Literature DB >> 9630340

Further insights into the anti-aggregating activity of NMDA in human platelets.

F Franconi1, M Miceli, L Alberti, G Seghieri, M G De Montis, A Tagliamonte.   

Abstract

1. In the present study the effect of N-methyl-D-aspartate (NMDA) on thromboxane B2 synthesis and on [Ca2+]i was studied in human platelets. 2. NMDA (10(-7) M) completely inhibited the synthesis of thromboxane B2 from exogenous arachidonic acid (AA), while it did not interfere with the aggregating effect of the thromboxane A2 receptor agonist U-46619. 3. NMDA (0.1 microM - 10 microM) dose-dependently increased intracellular calcium in washed platelets preloaded with fura 2 AM, and this effect was not additive with that of AA. 4. NMDA shifted the dose-response curve of AA to the right.

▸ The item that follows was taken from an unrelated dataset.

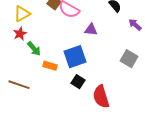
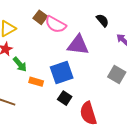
purple triangle: (91, 30) -> (78, 45), size x1.6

At the highest AA concentrations platelet aggregation was not inhibited. 5. The antiaggregating effect of NMDA was not antagonized by N(G)-monomethyl-L-arginine (L-NMMA), a nitric oxide synthase (NOS) inhibitor. 6. Finally, NMDA (0.01 nM - 100 nM) associated with either aspirin or indomethacin significantly potentiated the antiaggregating activity of both cyclo-oxygenase inhibitors. 7. It was concluded that NMDA is a potent inhibitor of platelet aggregation and thromboxane B2 synthesis in human platelet rich plasma (PRP).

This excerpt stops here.